_Work order_:
Please repeat the listing below exactly, but do not include its pictures.

━━━━━━━━━━━━━━━━━━━━

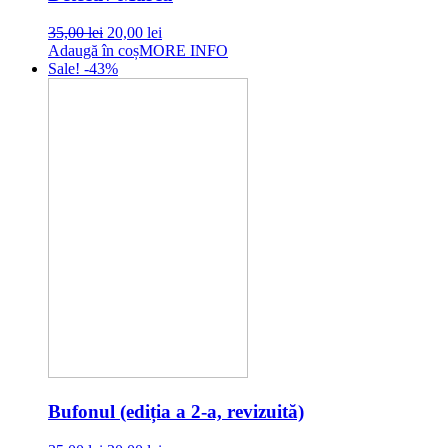
Original
Current
35,00
lei
20,00
lei
price
price
Adaugă în coș
MORE INFO
was:
is:
Sale! -43%
35,00 lei.
20,00 lei.
Bufonul (ediția a 2-a, revizuită)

━━━━━━━━━━━━━━━━━━━━

_Reply_:
Original
Current
35,00
lei
20,00
lei
price
price
Adaugă în coș
MORE INFO
was:
is:
Sale! -43%
35,00 lei.
20,00 lei.
Bufonul (ediția a 2-a, revizuită)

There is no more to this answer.